Adam Michnik, el intelectual insumiso
El periodista polaco mantiene viva la exigencia de decir “verdades desagradables e incómodas”
Hay intelectuales a los que les gusta la corte, los salones del poder, y se ponen al servicio de los gobiernos de turno para reírles las gracias y facilitarles los argumentos con los que maquillan sus iniciativas. Hay otros, en cambio, que trabajan a la intemperie, y a estos les toca confundirse en las calles con la gente y defender ahí sus valores —y mostrar sus dudas—, batallando con lo que tienen, las palabras y un espíritu crítico que reniega de cualquier obediencia ciega. A esta última estirpe pertenece ...

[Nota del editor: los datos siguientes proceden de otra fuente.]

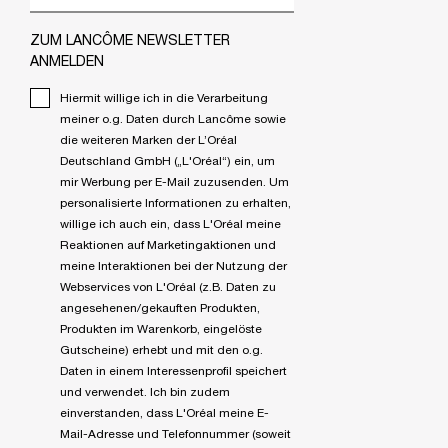
ZUM LANCÔME NEWSLETTER
ANMELDEN
Hiermit willige ich in die Verarbeitung
meiner o.g. Daten durch Lancôme sowie
die weiteren Marken der L’Oréal
Deutschland GmbH („L'Oréal“) ein, um
mir Werbung per E-Mail zuzusenden. Um
personalisierte Informationen zu erhalten,
willige ich auch ein, dass L'Oréal meine
Reaktionen auf Marketingaktionen und
meine Interaktionen bei der Nutzung der
Webservices von L'Oréal (z.B. Daten zu
angesehenen/gekauften Produkten,
Produkten im Warenkorb, eingelöste
Gutscheine) erhebt und mit den o.g.
Daten in einem Interessenprofil speichert
und verwendet. Ich bin zudem
einverstanden, dass L'Oréal meine E-
Mail-Adresse und Telefonnummer (soweit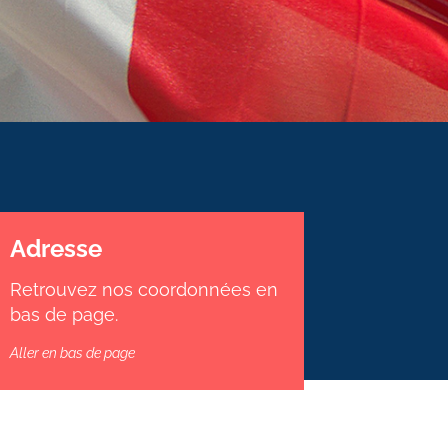
Adresse
Retrouvez nos coordonnées en
bas de page.
Aller en bas de page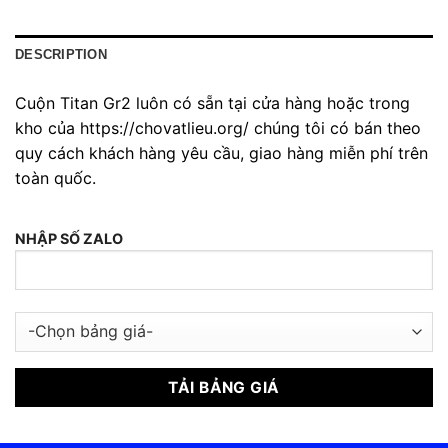
DESCRIPTION
Cuộn Titan Gr2 luôn có sẵn tại cửa hàng hoặc trong
kho của https://chovatlieu.org/ chúng tôi có bán theo
quy cách khách hàng yêu cầu, giao hàng miễn phí trên
toàn quốc.
NHẬP SỐ ZALO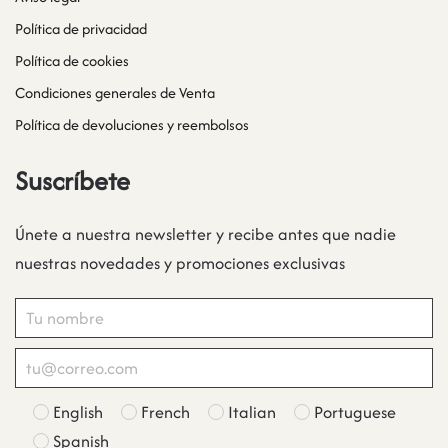
Política de privacidad
Política de cookies
Condiciones generales de Venta
Política de devoluciones y reembolsos
Suscríbete
Únete a nuestra newsletter y recibe antes que nadie
nuestras novedades y promociones exclusivas
English
French
Italian
Portuguese
Spanish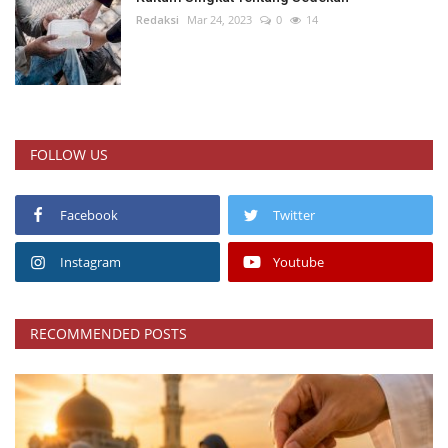
Redaksi
Mar 24, 2023
0
14
FOLLOW US
Facebook
Twitter
Instagram
Youtube
RECOMMENDED POSTS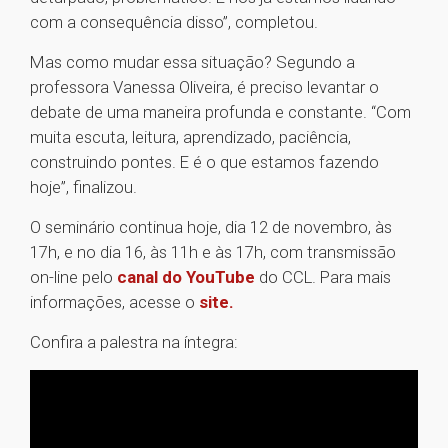
com a consequência disso”, completou.
Mas como mudar essa situação? Segundo a
professora Vanessa Oliveira, é preciso levantar o
debate de uma maneira profunda e constante. “Com
muita escuta, leitura, aprendizado, paciência,
construindo pontes. E é o que estamos fazendo
hoje”, finalizou.
O seminário continua hoje, dia 12 de novembro, às
17h, e no dia 16, às 11h e às 17h, com transmissão
on-line pelo
canal do YouTube
do CCL. Para mais
informações, acesse o
site.
Confira a palestra na íntegra: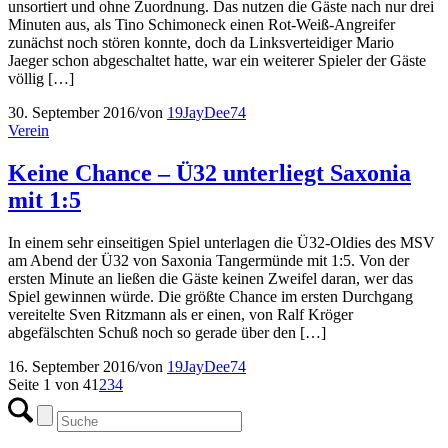
unsortiert und ohne Zuordnung. Das nutzen die Gäste nach nur drei
Minuten aus, als Tino Schimoneck einen Rot-Weiß-Angreifer
zunächst noch stören konnte, doch da Linksverteidiger Mario
Jaeger schon abgeschaltet hatte, war ein weiterer Spieler der Gäste
völlig […]
30. September 2016
/
von
19JayDee74
Verein
Keine Chance – Ü32 unterliegt Saxonia
mit 1:5
In einem sehr einseitigen Spiel unterlagen die Ü32-Oldies des MSV
am Abend der Ü32 von Saxonia Tangermünde mit 1:5. Von der
ersten Minute an ließen die Gäste keinen Zweifel daran, wer das
Spiel gewinnen würde. Die größte Chance im ersten Durchgang
vereitelte Sven Ritzmann als er einen, von Ralf Kröger
abgefälschten Schuß noch so gerade über den […]
16. September 2016
/
von
19JayDee74
Seite 1 von 4
1
2
3
4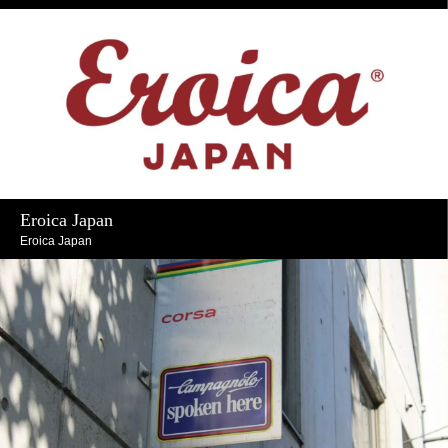
Eroica Japan
Eroica Japan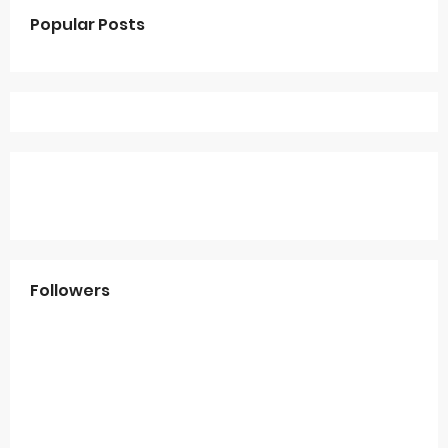
Popular Posts
Followers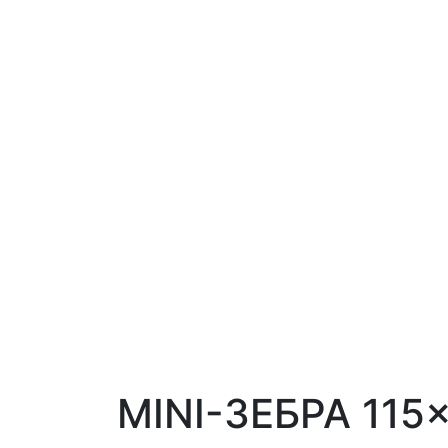
MINI-ЗЕБРА 115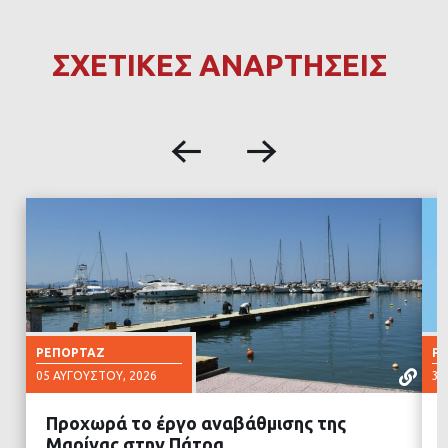
ΣΧΕΤΙΚΕΣ ΑΝΑΡΤΗΣΕΙΣ
ΡΕΠΟΡΤΆΖ
Ρ
05 ΑΥΓΟΎΣΤΟΥ, 2026
30
Προχωρά το έργο αναβάθμισης της
Μαρίνας στην Πάτρα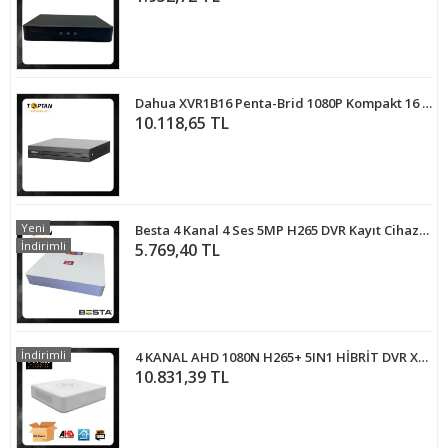
Dahua XVR1B16 Penta-Brid 1080P Kompakt 16 Kanal Video Kayıt Cihazı
10.118,65 TL
Yeni
Besta 4 Kanal 4 Ses 5MP H265 DVR Kayıt Cihazı Xmeye BS-304
İndirimli
5.769,40 TL
İndirimli
4 KANAL AHD 1080N H265+ 5IN1 HİBRİT DVR XMEYE KAMERA KAYIT CİHAZI ARNA-4042 EKONOMİK 5'Lİ PAKET
10.831,39 TL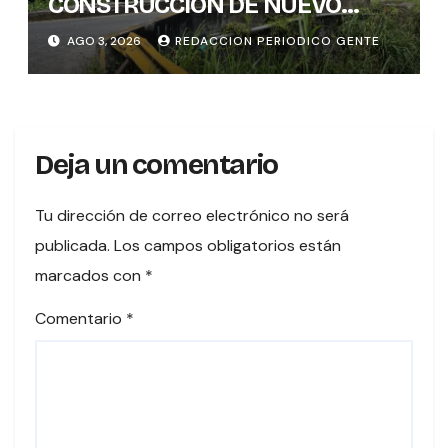
CONSTRUCCIÓN DE NUEVO
PUENTE EN TURES TRAS
AGO 3, 2026
REDACCION PERIODICO GENTE
CONCLUIR PROCESO DE
VALORACIÓN PATRIMONIAL
Deja un comentario
Tu dirección de correo electrónico no será
publicada.
Los campos obligatorios están
marcados con
*
Comentario
*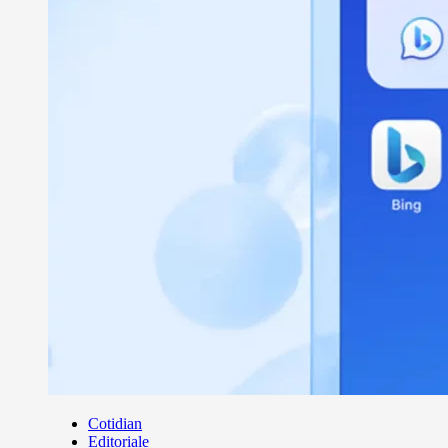
Cotidian
Editoriale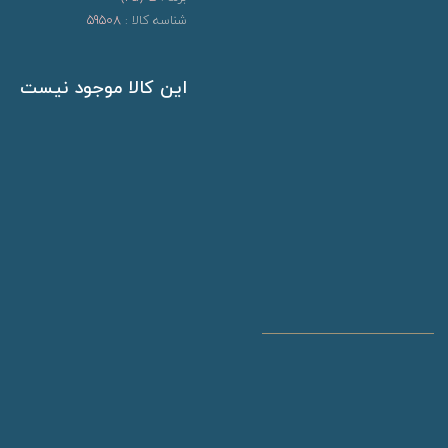
شناسه کالا :
59508
این کالا موجود نیست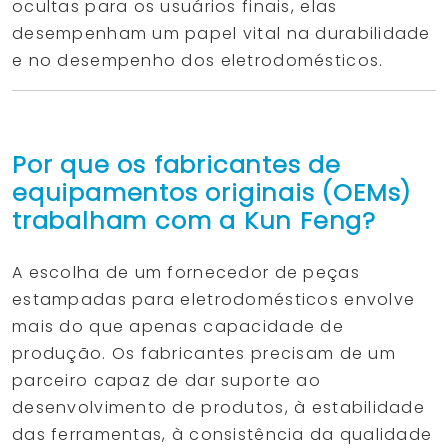
ocultas para os usuários finais, elas
desempenham um papel vital na durabilidade
e no desempenho dos eletrodomésticos.
Por que os fabricantes de
equipamentos originais (OEMs)
trabalham com a Kun Feng?
A escolha de um fornecedor de peças
estampadas para eletrodomésticos envolve
mais do que apenas capacidade de
produção. Os fabricantes precisam de um
parceiro capaz de dar suporte ao
desenvolvimento de produtos, à estabilidade
das ferramentas, à consistência da qualidade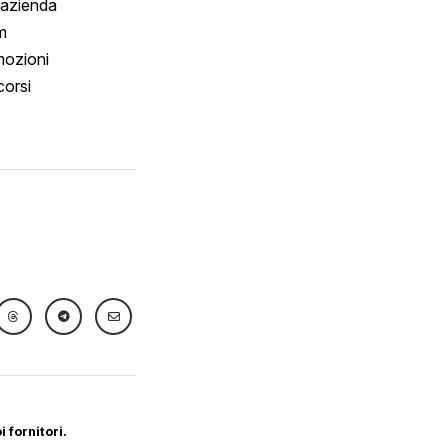
 azienda
m
ozioni
orsi
 fornitori.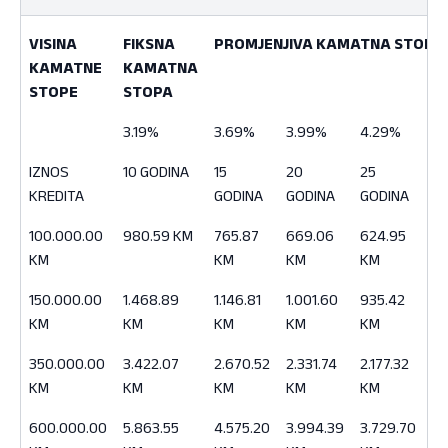
VISINA
FIKSNA
PROMJENJIVA KAMATNA STOPA
KAMATNE
KAMATNA
STOPE
STOPA
VISINA
FIKSNA
PROMJENJIVA KAMATNA STOPA
3.19%
3.69%
3.99%
4.29%
4
KAMATNE
KAMATNA
STOPE
IZNOS
STOPA
10 GODINA
15
20
25
3
KREDITA
GODINA
GODINA
GODINA
G
100.000.00
980.59 KM
765.87
669.06
624.95
60
KM
KM
KM
KM
K
150.000.00
1.468.89
1.146.81
1.001.60
935.42
90
KM
KM
KM
KM
KM
K
350.000.00
3.422.07
2.670.52
2.331.74
2.177.32
2.
KM
KM
KM
KM
KM
K
600.000.00
5.863.55
4.575.20
3.994.39
3.729.70
3.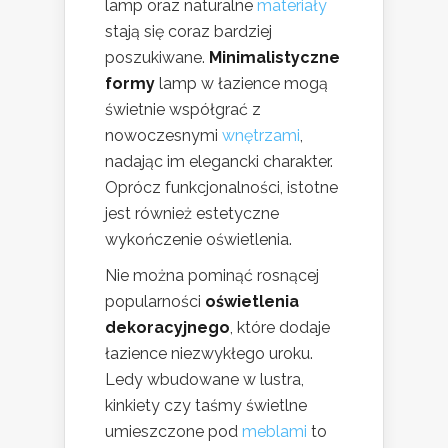
lamp oraz naturalne
materiały
stają się coraz bardziej
poszukiwane.
Minimalistyczne
formy
lamp w łazience mogą
świetnie współgrać z
nowoczesnymi
wnętrzami
,
nadając im elegancki charakter.
Oprócz funkcjonalności, istotne
jest również estetyczne
wykończenie oświetlenia.
Nie można pominąć rosnącej
popularności
oświetlenia
dekoracyjnego
, które dodaje
łazience niezwykłego uroku.
Ledy wbudowane w lustra,
kinkiety czy taśmy świetlne
umieszczone pod
meblami
to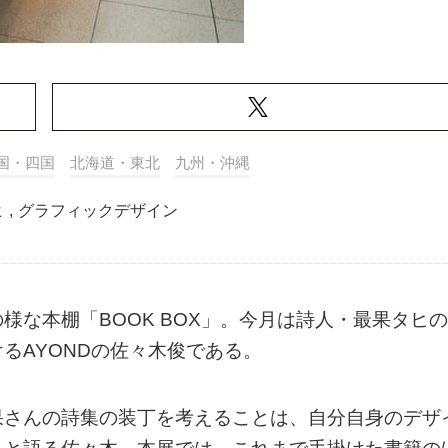
国・四国
北海道・東北
九州・沖縄
ヒ
,
グラフィックデザイン
様な本棚「BOOK BOX」。今月は詩人・最果タヒの
るAYONDの佐々木俊である。
果さんの詩集の装丁を考えることは、自分自身のデザ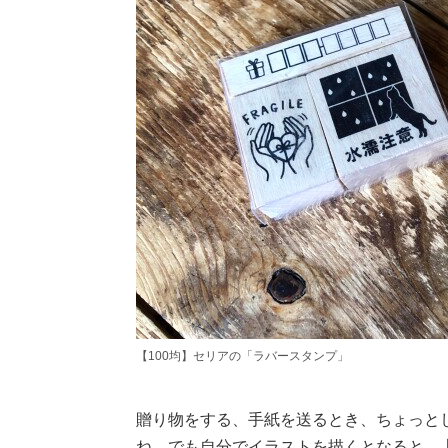
【100均】セリアの「ラバースタンプ」
贈り物をする、手紙を送るとき、ちょっと
ね。でも自分でイラストを描くとなると、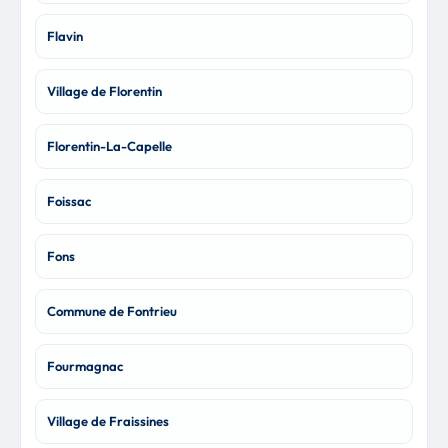
Flavin
Village de Florentin
Florentin-La-Capelle
Foissac
Fons
Commune de Fontrieu
Fourmagnac
Village de Fraissines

Hay intelectuales a los que les gusta la corte, los salones del poder, y se ponen al servicio de los gobiernos de turno para reírles las gracias y facilitarles los argumentos con los que maquillan sus iniciativas. Hay otros, en cambio, que trabajan a la intemperie, y a estos les toca confundirse en las calles con la gente y defender ahí sus valores —y mostrar sus dudas—, batallando con lo que tienen, las palabras y un espíritu crítico que reniega de cualquier obediencia ciega. A esta última estirpe pertenece el polaco Adam Michnik. Cuando era joven decidió enfrentarse en mayo de 1968 al régimen comunista y participar en la contestación antiautoritaria que estalló entonces a través de innumerables revueltas por distintas ciudades de medio mundo. Lo metieron en la cárcel, a la que volvió un sinfín de veces mientras luchaba contra aquel sistema despótico, pero no cejó en su empeño por conquistar la democracia. Así que se unió al sindicato Solidaridad para acabar con la dictadura. Formó parte de la Mesa Redonda que en 1989 inició el proceso para devolver las libertades a Polonia y fundó y se convirtió en el director de la Gazeta Wyborcza, el periódico más influyente de su país. Ahí sigue.
En En busca del significado perdido (Acantilado), que apareció hace un par de años y que reúne una colección de sus ensayos, Michnik lamenta en uno de ellos que Solidaridad, “aquella magnífica confederación de gente unida por la resistencia contra la dictadura comunista”, no haya sabido encontrar “su sitio en la nueva realidad”, y señala también que, después de 1989 y en la democracia recién conquistada, en la Iglesia católica —que tan importante fue para aglutinar a los que rechazaban la tiranía— aparecieron “los fantasmas del integrismo, del triunfalismo, de la intolerancia y de la xenofobia”.
“El absolutismo moral es una gran fuerza de los hombres mientras están combatiendo la dictadura, pero se torna debilidad cuando procura instaurar la democracia sobre sus ruinas”, escribe Michnik en una de las piezas que forman parte de Elogio de la desobediencia, una antología de textos que ha ido escribiendo a lo largo de su vida y que acaba de publicar Ladera Norte. En el volumen están recogidos los trágicos desgarros de Centroeuropa y algunas de las tormentas intelectuales que han sacudido a los pensadores de su país, y están también sus reflexiones sobre las obras de autores con los que no ha dejado de dialogar: Thomas Mann, Leszek Kołakowski, Witold Gombrowicz o Václav Havel. Y recoge también esa ardua y complicada tarea que es la de pensar sin ese escudo del absolutismo moral que acaso solo sirve cuando se pelea contra un poder tiránico y que luego puede convertirse fácilmente en la pura impotencia de quienes no saben tolerar el pluralismo y la convivencia con el otro, acaso el mayor drama de esta época de excesos populistas.
“No renuncies al escepticismo”, escribe Michnik en un texto de 1987, “por ejemplo en tus compromisos políticos”. Dice también ahí que al intelectual insumiso no le toca celebrar los triunfos de quienes gobiernan, ni adular a su propio pueblo. “Lo tuyo es guardar fidelidad a causas perdidas”, señala, “decir verdades desagradables e incómodas, despertar el rechazo”. No claudicar ante “las ficciones de la vida cultural oficial”, como cuenta al recordar a Gombrowiz. Adam Michnik estuvo en Madrid, y en la Asociación de Periodistas Europeos analizó con su vibrante inteligencia estos malos tiempos que habitamos. Fue un verdadero lujo poder escucharlo.